Chickadee mating zone, spring flooding and a climate change app: this week in environmental news

By Alyssa Kobylarek, MNA intern

Every Friday, MNA gathers news stories relating to the environment and conservation from around the state and country. Here is some of what happened this week in environmental news.

California officials prepare for worst as historic drought deepens wildfire risk (The Guardian): According to figures compiled by California’s department of forestry and fire protection, the state has had 665 wildfires since January 1, which is about three times the average for this time of the year. Disaster funds are being set aside for “mega-fires” across the western states.

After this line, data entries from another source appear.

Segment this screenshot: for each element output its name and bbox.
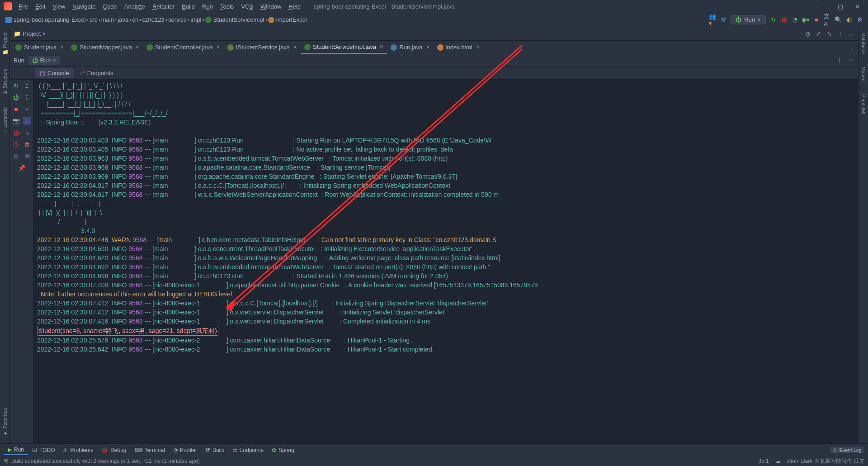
bottom-tab-todo[interactable]: ☑TODO [28, 445, 59, 455]
profile-icon[interactable]: ◉▾ [802, 16, 809, 24]
bottom-tab-endpoints[interactable]: ⇄Endpoints [229, 445, 268, 455]
down-icon[interactable]: ↧ [23, 93, 31, 101]
breadcrumb-item[interactable]: impl [190, 16, 203, 23]
close-tab-icon[interactable]: ✕ [379, 44, 383, 50]
bottom-tab-build[interactable]: ⚒Build [201, 445, 229, 455]
tab-endpoints[interactable]: ⇄Endpoints [75, 68, 118, 78]
print-icon[interactable]: 🖨 [23, 128, 31, 137]
menu-build[interactable]: Build [179, 2, 198, 11]
bottom-tab-terminal[interactable]: ⌨Terminal [131, 445, 169, 455]
menu-edit[interactable]: Edit [32, 2, 48, 11]
left-tab-project[interactable]: 📁Project [1, 30, 9, 58]
status-encoding[interactable]: Atom Dark 火龙果智能写作 瓜皮 [787, 457, 864, 465]
translate-icon[interactable]: 文A [824, 16, 831, 24]
menu-vcs[interactable]: VCS [238, 2, 256, 11]
menu-window[interactable]: Window [257, 2, 284, 11]
close-tab-icon[interactable]: ✕ [426, 44, 430, 50]
expand-all-icon[interactable]: ⤢ [815, 30, 822, 38]
menu-refactor[interactable]: Refactor [149, 2, 178, 11]
pin-icon[interactable]: 📌 [18, 164, 26, 172]
up-icon[interactable]: ↥ [23, 81, 31, 90]
bottom-tab-spring[interactable]: ✿Spring [268, 445, 298, 455]
minimize-icon[interactable]: — [820, 3, 826, 10]
camera-icon[interactable]: 📷 [12, 117, 20, 125]
menu-run[interactable]: Run [199, 2, 216, 11]
bottom-tab-debug[interactable]: 🐞Debug [97, 445, 130, 455]
coverage-icon[interactable]: ◔ [791, 16, 798, 24]
close-tab-icon[interactable]: ✕ [293, 44, 297, 50]
menu-code[interactable]: Code [100, 2, 120, 11]
breadcrumb-item[interactable]: src [89, 16, 98, 23]
editor-tab[interactable]: Run.java✕ [387, 41, 433, 54]
run-button-icon[interactable]: ↻ [769, 16, 777, 24]
wrap-icon[interactable]: ⤶ [23, 105, 31, 113]
assist-icon[interactable]: ◐ [845, 16, 853, 24]
breadcrumb-item[interactable]: spring-boot-operating-Excel [5, 16, 87, 23]
close-tab-icon[interactable]: ✕ [135, 44, 139, 50]
menu-view[interactable]: View [49, 2, 68, 11]
search-everywhere-icon[interactable]: 🔍 [835, 16, 842, 24]
attach-debug-icon[interactable]: 🐞 [12, 128, 20, 137]
close-tab-icon[interactable]: ✕ [60, 44, 64, 50]
right-tab-maven[interactable]: Maven [860, 64, 867, 84]
menu-navigate[interactable]: Navigate [69, 2, 99, 11]
run-more-icon[interactable]: ⋮ [835, 57, 843, 64]
cloud-icon[interactable]: ☁ [775, 458, 781, 464]
bottom-tab-profiler[interactable]: ◔Profiler [169, 445, 201, 455]
breadcrumb-item[interactable]: czh0123 [142, 16, 165, 23]
project-settings-icon[interactable]: ⋮ [836, 30, 844, 38]
locate-icon[interactable]: ◎ [804, 30, 811, 38]
menu-analyze[interactable]: Analyze [121, 2, 148, 11]
breadcrumb-item[interactable]: java [117, 16, 129, 23]
editor-tab[interactable]: StudentController.java✕ [143, 41, 224, 54]
bottom-tab-problems[interactable]: ⚠Problems [59, 445, 97, 455]
left-tab-leetcode[interactable]: ⟐Leetcode [1, 105, 9, 135]
git-users-icon[interactable]: 👥▾ [709, 16, 716, 24]
menu-file[interactable]: File [15, 2, 31, 11]
breadcrumb-item[interactable]: importExcel [267, 16, 308, 23]
project-view-selector[interactable]: 📁 Project ▾ [14, 30, 46, 37]
close-tab-icon[interactable]: ✕ [216, 44, 220, 50]
run-hide-icon[interactable]: — [847, 57, 854, 64]
debug-button-icon[interactable]: 🐞 [780, 16, 788, 24]
event-log-button[interactable]: ⚠Event Log [830, 447, 864, 453]
hide-panel-icon[interactable]: — [847, 30, 854, 38]
breadcrumb-item[interactable]: cn [131, 16, 139, 23]
editor-tab[interactable]: IStudentService.java✕ [224, 41, 301, 54]
trash-icon[interactable]: 🗑 [23, 140, 31, 148]
rerun-icon[interactable]: ↻ [12, 81, 20, 90]
filter-icon[interactable]: ▤ [23, 152, 31, 160]
left-tab-structure[interactable]: ⊞Structure [1, 66, 9, 97]
editor-tab[interactable]: StudentServiceImpl.java✕ [301, 41, 387, 54]
breadcrumb-item[interactable]: main [100, 16, 115, 23]
editor-tab[interactable]: StudentMapper.java✕ [67, 41, 143, 54]
menu-tools[interactable]: Tools [217, 2, 237, 11]
tabs-dropdown-icon[interactable]: ↓ [846, 44, 859, 51]
menu-help[interactable]: Help [285, 2, 304, 11]
scroll-end-icon[interactable]: ⤓ [23, 117, 31, 125]
bottom-tab-run[interactable]: ▶Run [4, 445, 28, 455]
settings-icon[interactable]: ⚙ [856, 16, 863, 24]
stop-button-icon[interactable]: ■ [813, 16, 820, 24]
close-tab-icon[interactable]: ✕ [476, 44, 480, 50]
breadcrumb-item[interactable]: service [167, 16, 188, 23]
maximize-icon[interactable]: ▢ [838, 3, 843, 10]
run-config-selector[interactable]: ⏻Run▾ [731, 15, 766, 24]
breadcrumb-item[interactable]: StudentServiceImpl [204, 16, 265, 23]
right-tab-plantuml[interactable]: PlantUML [860, 91, 867, 119]
launch-icon[interactable]: ⏻ [12, 93, 20, 101]
run-tab[interactable]: ⏻ Run ✕ [28, 56, 60, 65]
left-tab-favorites[interactable]: ★Favorites [1, 405, 9, 439]
layout-icon[interactable]: ⊞ [12, 152, 20, 160]
build-hammer-icon[interactable]: ⚒ [720, 16, 727, 24]
close-icon[interactable]: ✕ [855, 3, 860, 10]
console-output[interactable]: ( ( )\___ | '_ | '_| | '_ \/ _` | \ \ \ … [33, 80, 858, 443]
editor-tab[interactable]: index.html✕ [434, 41, 483, 54]
editor-tab[interactable]: Student.java✕ [12, 41, 67, 54]
collapse-all-icon[interactable]: ⤡ [826, 30, 833, 38]
stop-icon[interactable]: ■ [12, 105, 20, 113]
exit-icon[interactable]: ⮾ [12, 140, 20, 148]
caret-position[interactable]: 35:1 [758, 458, 769, 464]
tab-console[interactable]: ▤Console [35, 68, 74, 78]
right-tab-database[interactable]: Database [860, 30, 867, 57]
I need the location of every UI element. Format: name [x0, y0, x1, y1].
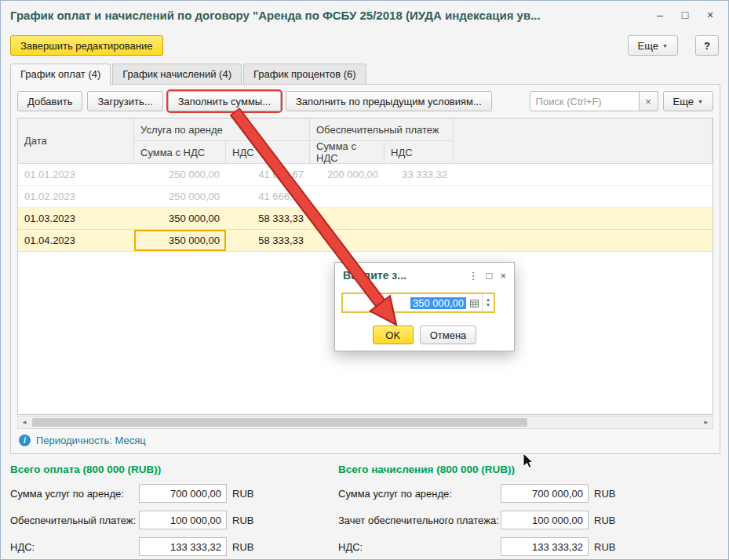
table-header: Дата Услуга по аренде Сумма с НДС НДС Об…	[18, 118, 713, 164]
tab-strip: График оплат (4) График начислений (4) Г…	[10, 64, 366, 84]
total-row: Обеспечительный платеж: RUB	[10, 511, 253, 529]
totals-accrual-block: Всего начисления (800 000 (RUB)) Сумма у…	[338, 464, 615, 560]
tab-label: График оплат (4)	[20, 68, 100, 80]
help-button[interactable]: ?	[695, 35, 719, 56]
scroll-thumb[interactable]	[32, 418, 527, 427]
tab-label: График начислений (4)	[122, 68, 231, 80]
toolbar-more-button[interactable]: Еще ▼	[663, 91, 713, 111]
cell-deposit-sum[interactable]	[310, 208, 385, 229]
total-value-field[interactable]	[139, 511, 227, 529]
cell-service-sum[interactable]: 350 000,00	[134, 208, 226, 229]
search-input[interactable]	[530, 91, 640, 111]
cell-deposit-vat[interactable]	[385, 208, 454, 229]
currency-label: RUB	[594, 541, 615, 553]
finish-editing-button[interactable]: Завершить редактирование	[10, 35, 163, 56]
col-header-deposit-group[interactable]: Обеспечительный платеж	[310, 118, 454, 141]
col-group-deposit: Обеспечительный платеж Сумма с НДС НДС	[310, 118, 454, 164]
total-label: НДС:	[10, 541, 139, 553]
cell-filler	[454, 230, 713, 251]
scroll-right-icon[interactable]: ►	[700, 419, 713, 426]
cell-date[interactable]: 01.01.2023	[18, 164, 134, 185]
minimize-icon[interactable]: –	[651, 6, 669, 24]
spin-down-icon[interactable]: ▼	[486, 303, 490, 308]
currency-label: RUB	[232, 541, 253, 553]
col-group-service: Услуга по аренде Сумма с НДС НДС	[134, 118, 310, 164]
tab-payment-schedule[interactable]: График оплат (4)	[10, 64, 111, 85]
col-header-date[interactable]: Дата	[18, 118, 134, 164]
cell-date[interactable]: 01.04.2023	[18, 230, 134, 251]
calculator-icon[interactable]	[466, 298, 482, 308]
total-row: НДС: RUB	[10, 537, 253, 556]
cancel-button[interactable]: Отмена	[420, 325, 477, 344]
cell-deposit-vat[interactable]	[385, 230, 454, 251]
periodicity-link[interactable]: Периодичность: Месяц	[36, 435, 146, 446]
chevron-down-icon: ▼	[698, 99, 703, 104]
search-clear-icon[interactable]: ×	[640, 91, 658, 111]
cell-service-vat[interactable]: 58 333,33	[226, 208, 310, 229]
table-row[interactable]: 01.03.2023 350 000,00 58 333,33	[18, 208, 713, 230]
dialog-menu-icon[interactable]: ⋮	[468, 270, 479, 282]
col-header-deposit-sum[interactable]: Сумма с НДС	[310, 141, 385, 164]
search-box: ×	[530, 91, 658, 111]
tab-accrual-schedule[interactable]: График начислений (4)	[112, 64, 242, 84]
col-header-deposit-vat[interactable]: НДС	[385, 141, 454, 164]
cell-deposit-vat[interactable]: 33 333,32	[385, 164, 454, 185]
maximize-icon[interactable]: □	[676, 6, 694, 24]
table-toolbar: Добавить Загрузить... Заполнить суммы...…	[17, 91, 713, 111]
ok-button[interactable]: OK	[373, 325, 414, 344]
input-selected-value[interactable]: 350 000,00	[410, 297, 466, 309]
tab-label: График процентов (6)	[253, 68, 356, 80]
tab-interest-schedule[interactable]: График процентов (6)	[243, 64, 366, 84]
total-value-field[interactable]	[139, 484, 227, 503]
cell-service-vat[interactable]: 41 666,67	[226, 164, 310, 185]
toolbar-more-label: Еще	[673, 96, 694, 107]
total-value-field[interactable]	[501, 537, 589, 556]
cell-deposit-sum[interactable]	[310, 186, 385, 207]
dialog-close-icon[interactable]: ×	[500, 270, 506, 282]
fill-previous-conditions-button[interactable]: Заполнить по предыдущим условиям...	[286, 91, 492, 111]
table-row[interactable]: 01.04.2023 350 000,00 58 333,33	[18, 230, 713, 252]
total-value-field[interactable]	[501, 511, 589, 529]
cell-deposit-sum[interactable]	[310, 230, 385, 251]
cell-filler	[454, 164, 713, 185]
table-row[interactable]: 01.02.2023 250 000,00 41 666,67	[18, 186, 713, 208]
cell-date[interactable]: 01.03.2023	[18, 208, 134, 229]
total-row: Сумма услуг по аренде: RUB	[338, 484, 615, 503]
horizontal-scrollbar[interactable]: ◄ ►	[17, 416, 713, 429]
periodicity-line: i Периодичность: Месяц	[19, 432, 146, 448]
value-input[interactable]: 350 000,00 ▲ ▼	[341, 293, 495, 313]
cell-service-sum[interactable]: 250 000,00	[134, 186, 226, 207]
cell-deposit-vat[interactable]	[385, 186, 454, 207]
total-label: Зачет обеспечительного платежа:	[338, 515, 501, 526]
title-bar: График оплат и начислений по договору "А…	[1, 1, 728, 29]
close-icon[interactable]: ×	[702, 6, 719, 24]
top-more-label: Еще	[638, 40, 658, 52]
scroll-left-icon[interactable]: ◄	[18, 419, 31, 426]
table-row[interactable]: 01.01.2023 250 000,00 41 666,67 200 000,…	[18, 164, 713, 186]
cell-service-sum[interactable]: 250 000,00	[134, 164, 226, 185]
cell-date[interactable]: 01.02.2023	[18, 186, 134, 207]
top-more-button[interactable]: Еще ▼	[628, 35, 678, 56]
col-header-filler	[454, 118, 713, 164]
total-label: Сумма услуг по аренде:	[10, 488, 139, 500]
cell-service-sum-selected[interactable]: 350 000,00	[134, 230, 226, 251]
col-header-service-sum[interactable]: Сумма с НДС	[134, 141, 226, 164]
spinner-control[interactable]: ▲ ▼	[482, 294, 494, 311]
currency-label: RUB	[232, 488, 253, 500]
cell-service-vat[interactable]: 58 333,33	[226, 230, 310, 251]
enter-value-dialog: Введите з... ⋮ □ × 350 000,00 ▲ ▼ OK Отм…	[334, 262, 515, 351]
load-button[interactable]: Загрузить...	[87, 91, 162, 111]
cell-service-vat[interactable]: 41 666,67	[226, 186, 310, 207]
spin-up-icon[interactable]: ▲	[486, 297, 490, 303]
col-header-service-group[interactable]: Услуга по аренде	[134, 118, 310, 141]
cell-deposit-sum[interactable]: 200 000,00	[310, 164, 385, 185]
dialog-maximize-icon[interactable]: □	[487, 270, 493, 282]
fill-sums-button[interactable]: Заполнить суммы...	[168, 91, 281, 111]
app-window: График оплат и начислений по договору "А…	[0, 0, 729, 560]
scroll-track[interactable]	[31, 416, 700, 428]
total-value-field[interactable]	[139, 537, 227, 556]
add-button[interactable]: Добавить	[17, 91, 82, 111]
total-label: Обеспечительный платеж:	[10, 515, 139, 526]
col-header-service-vat[interactable]: НДС	[226, 141, 310, 164]
total-value-field[interactable]	[501, 484, 589, 503]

Emergency officials brace for floods from snow, warmth (Great Lakes Echo): Chances of Michigan communities reaching flood level this time of year are as high as 90 percent. County officials are making sure they have enough sandbags to block flooding and that they are prepared to shelter people if they need to evacuate their homes. The chance of flooding depends on a balance of time, temperature and rainfall.

Two closely related species of chickadees meet, mate and give birth to hybrids. Photo courtesy of Wikimedia Commons

Two closely related species of chickadees meet, mate and give birth to hybrids. Photo courtesy of Wikimedia Commons

A Chickadee Mating Zone Surges North (The New York Times): There is a narrow strip of territory from Kansas to New Jersey where two related species of chickadees meet and mate to form hybrid birds. Scientists are reporting that this zone is moving north at a rate that correlates with the warming trend.

White House Launches Website App to Visualize Climate Change (National Geographic): The White House unveiled a new website- based app to help explain the science behind climate change. It will help give communities the information and tools to plan for current and future impacts. The first batch of climate data released will focus on coastal flooding and sea-level rise.

New permits allow fish net pens (Great Lakes Echo): A proposal has been launched to allow nonprofit groups to place net pens in Lake Michigan, Lake Superior and their tributaries to increase the population of fish for recreational anglers. As of now, Michigan and New York are the only two states that allow these pens. Prior to the permits, the law did not allow fish farms and the pens would be considered illegal if fish were kept longer than two days.